Below are records with pictures in them. Transcribe everything from the line containing "Viagem & Lazer" down to the line containing "PLUS D'ARTICLES", exactly, and leave the pictures behind.
# # # # #
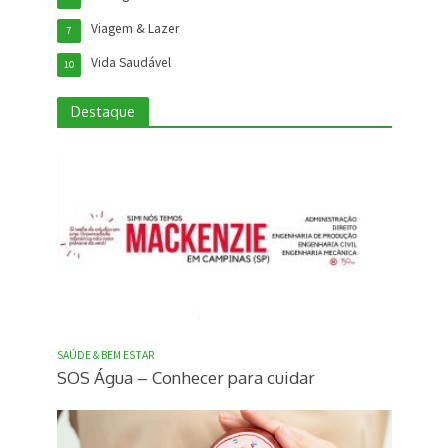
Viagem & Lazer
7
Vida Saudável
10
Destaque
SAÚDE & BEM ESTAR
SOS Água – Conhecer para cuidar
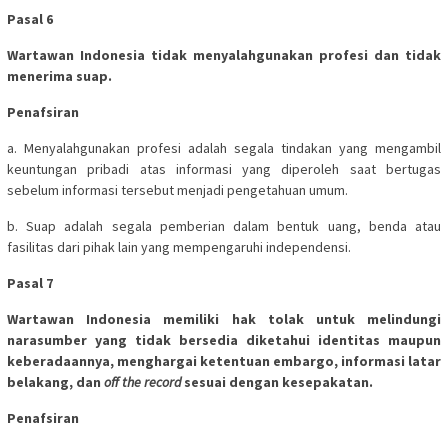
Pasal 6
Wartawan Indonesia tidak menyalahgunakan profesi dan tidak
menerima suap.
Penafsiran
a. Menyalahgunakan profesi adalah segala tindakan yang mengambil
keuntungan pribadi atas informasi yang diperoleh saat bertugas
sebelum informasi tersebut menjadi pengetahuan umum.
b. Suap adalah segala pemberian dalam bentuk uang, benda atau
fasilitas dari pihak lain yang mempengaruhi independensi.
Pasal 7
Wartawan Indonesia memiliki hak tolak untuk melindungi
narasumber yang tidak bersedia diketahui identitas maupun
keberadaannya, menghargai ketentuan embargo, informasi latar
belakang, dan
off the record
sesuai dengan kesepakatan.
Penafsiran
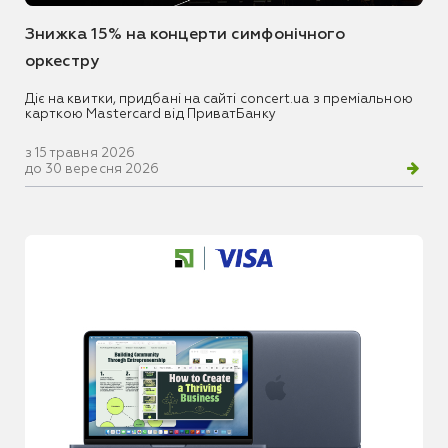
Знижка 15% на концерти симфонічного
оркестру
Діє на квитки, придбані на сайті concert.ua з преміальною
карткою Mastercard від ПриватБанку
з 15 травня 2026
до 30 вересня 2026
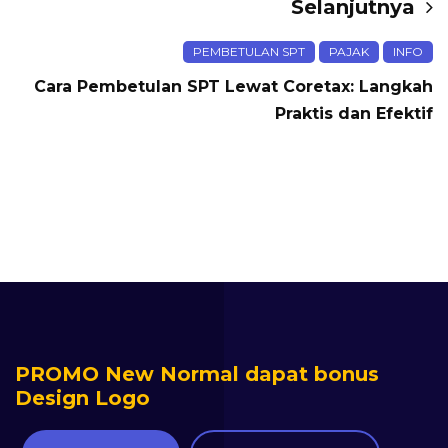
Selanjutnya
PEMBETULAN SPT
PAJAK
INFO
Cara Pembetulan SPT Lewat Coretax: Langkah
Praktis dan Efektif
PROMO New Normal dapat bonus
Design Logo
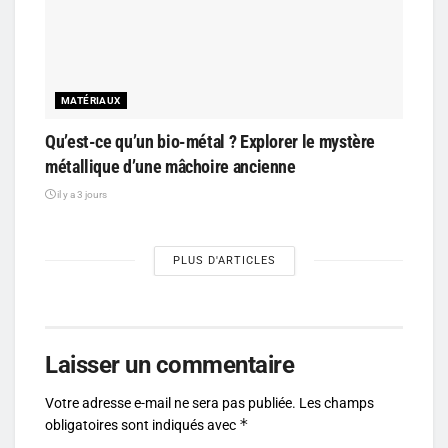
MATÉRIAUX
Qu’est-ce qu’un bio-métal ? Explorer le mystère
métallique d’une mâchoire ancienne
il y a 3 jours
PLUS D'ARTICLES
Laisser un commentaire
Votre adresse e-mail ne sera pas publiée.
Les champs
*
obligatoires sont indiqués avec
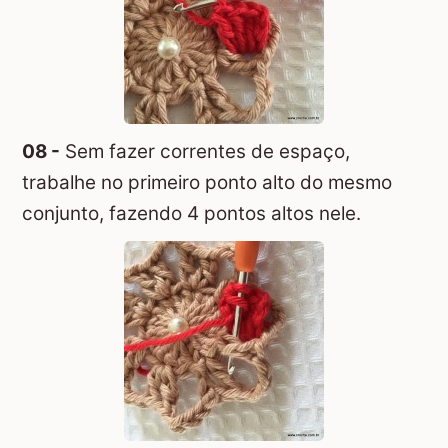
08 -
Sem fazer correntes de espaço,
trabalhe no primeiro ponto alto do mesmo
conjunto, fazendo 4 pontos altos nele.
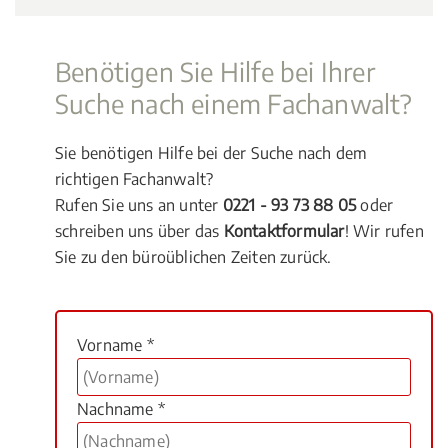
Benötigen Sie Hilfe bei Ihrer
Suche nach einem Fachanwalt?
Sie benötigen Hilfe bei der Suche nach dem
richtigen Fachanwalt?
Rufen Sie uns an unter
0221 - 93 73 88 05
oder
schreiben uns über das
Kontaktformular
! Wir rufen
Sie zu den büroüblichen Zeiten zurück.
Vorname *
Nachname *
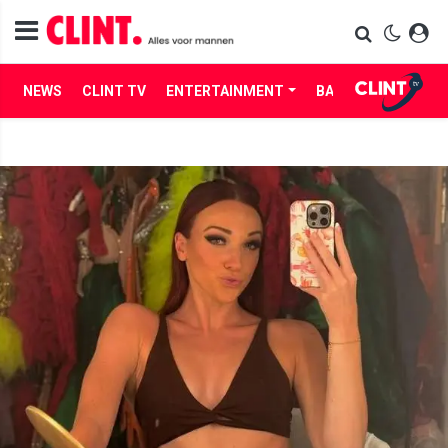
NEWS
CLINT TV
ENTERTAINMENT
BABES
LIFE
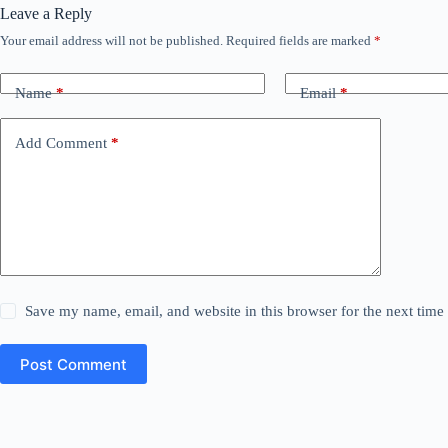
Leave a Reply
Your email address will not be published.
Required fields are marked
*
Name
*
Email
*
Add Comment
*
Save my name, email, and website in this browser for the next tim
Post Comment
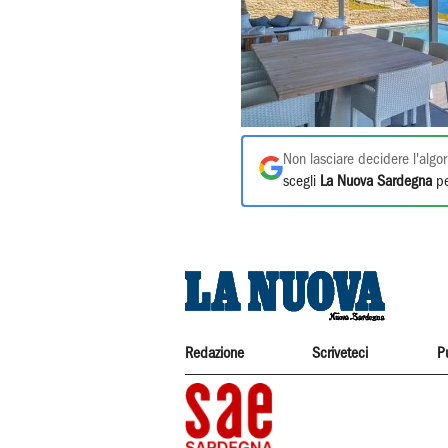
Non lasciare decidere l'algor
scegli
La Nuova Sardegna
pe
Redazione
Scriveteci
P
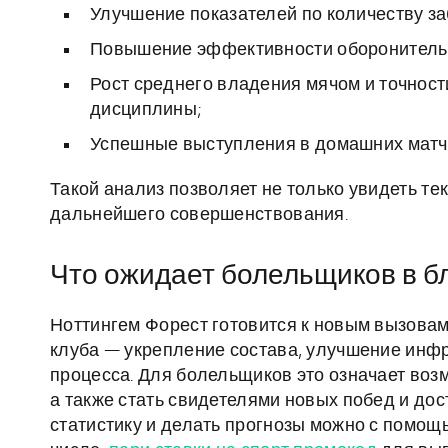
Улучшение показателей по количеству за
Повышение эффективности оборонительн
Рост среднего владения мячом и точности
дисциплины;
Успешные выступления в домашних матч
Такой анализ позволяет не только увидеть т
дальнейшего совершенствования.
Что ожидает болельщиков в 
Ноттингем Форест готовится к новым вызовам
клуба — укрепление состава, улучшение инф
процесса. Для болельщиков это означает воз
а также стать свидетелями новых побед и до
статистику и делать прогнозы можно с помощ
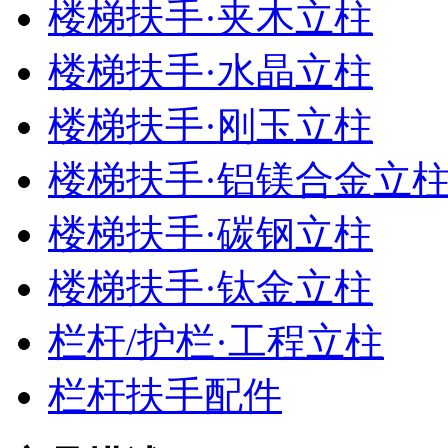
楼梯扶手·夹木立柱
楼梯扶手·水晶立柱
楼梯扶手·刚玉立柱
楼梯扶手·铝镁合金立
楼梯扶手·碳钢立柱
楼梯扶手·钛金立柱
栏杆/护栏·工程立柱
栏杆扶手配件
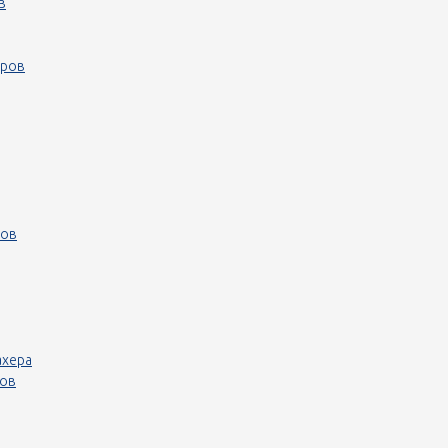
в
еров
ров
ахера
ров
# # # # #
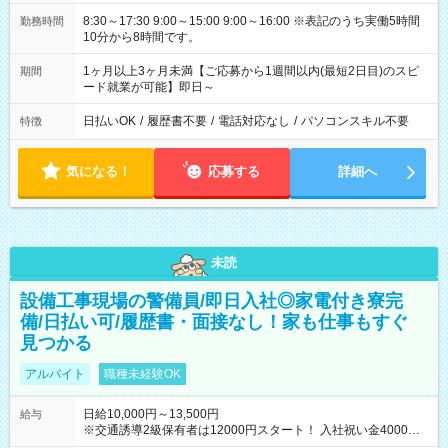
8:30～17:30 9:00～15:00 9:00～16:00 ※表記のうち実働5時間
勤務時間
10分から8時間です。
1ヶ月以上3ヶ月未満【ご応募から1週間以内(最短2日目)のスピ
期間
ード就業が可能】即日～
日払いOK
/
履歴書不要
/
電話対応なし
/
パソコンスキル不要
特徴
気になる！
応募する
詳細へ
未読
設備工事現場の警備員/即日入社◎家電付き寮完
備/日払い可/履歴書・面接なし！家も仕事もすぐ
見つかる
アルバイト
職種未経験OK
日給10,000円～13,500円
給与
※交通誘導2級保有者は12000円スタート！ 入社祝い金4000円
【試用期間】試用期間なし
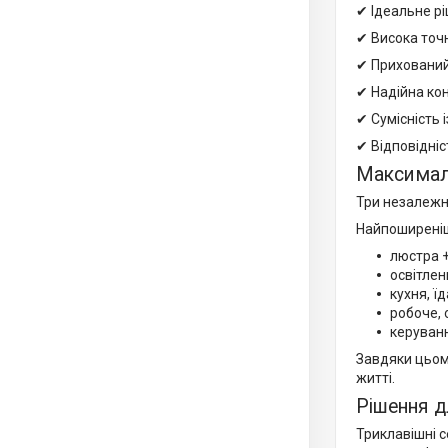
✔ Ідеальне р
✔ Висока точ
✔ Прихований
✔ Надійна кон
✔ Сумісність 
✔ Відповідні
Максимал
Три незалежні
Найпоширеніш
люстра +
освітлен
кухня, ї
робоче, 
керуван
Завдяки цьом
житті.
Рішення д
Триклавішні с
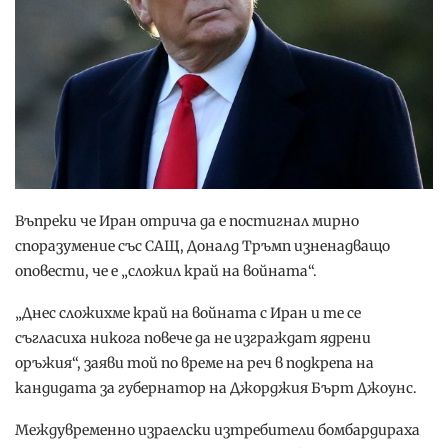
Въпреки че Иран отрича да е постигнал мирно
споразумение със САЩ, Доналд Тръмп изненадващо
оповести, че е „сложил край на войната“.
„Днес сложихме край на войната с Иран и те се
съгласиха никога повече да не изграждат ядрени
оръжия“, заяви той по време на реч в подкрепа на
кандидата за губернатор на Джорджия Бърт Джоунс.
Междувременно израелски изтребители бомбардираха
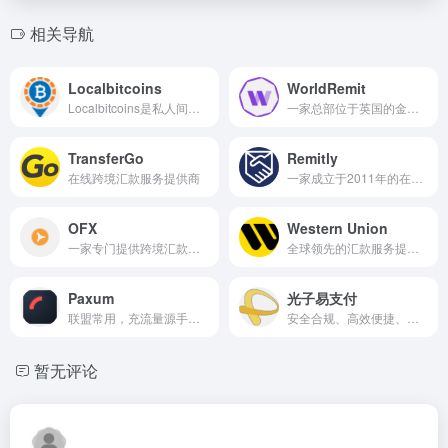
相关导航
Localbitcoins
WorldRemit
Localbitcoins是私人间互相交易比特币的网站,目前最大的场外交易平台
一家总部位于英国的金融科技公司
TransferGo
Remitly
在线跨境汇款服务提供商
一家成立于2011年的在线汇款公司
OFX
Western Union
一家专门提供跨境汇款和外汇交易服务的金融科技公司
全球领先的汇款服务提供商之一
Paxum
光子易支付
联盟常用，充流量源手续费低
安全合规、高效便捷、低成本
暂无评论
# # # # #
- Task response
Viagem & Lazer
7
Vida Saudável
10
Destaque
SAÚDE & BEM ESTAR
SOS Água – Conhecer para cuidar
Pasal 6
Wartawan Indonesia tidak menyalahgunakan profesi dan tidak
menerima suap.
Penafsiran
a. Menyalahgunakan profesi adalah segala tindakan yang mengambil
keuntungan pribadi atas informasi yang diperoleh saat bertugas
sebelum informasi tersebut menjadi pengetahuan umum.
b. Suap adalah segala pemberian dalam bentuk uang, benda atau
fasilitas dari pihak lain yang mempengaruhi independensi.
Pasal 7
Wartawan Indonesia memiliki hak tolak untuk melindungi
narasumber yang tidak bersedia diketahui identitas maupun
keberadaannya, menghargai ketentuan embargo, informasi latar
belakang, dan
off the record
sesuai dengan kesepakatan.
Penafsiran
Знижка 15% на концерти симфонічного
оркестру
Діє на квитки, придбані на сайті concert.ua з преміальною
карткою Mastercard від ПриватБанку
з 15 травня 2026
до 30 вересня 2026
Selanjutnya
PEMBETULAN SPT
PAJAK
INFO
Cara Pembetulan SPT Lewat Coretax: Langkah
Praktis dan Efektif
PROMO New Normal dapat bonus
Design Logo
MATÉRIAUX
Qu’est-ce qu’un bio-métal ? Explorer le mystère
métallique d’une mâchoire ancienne
il y a 3 jours
PLUS D'ARTICLES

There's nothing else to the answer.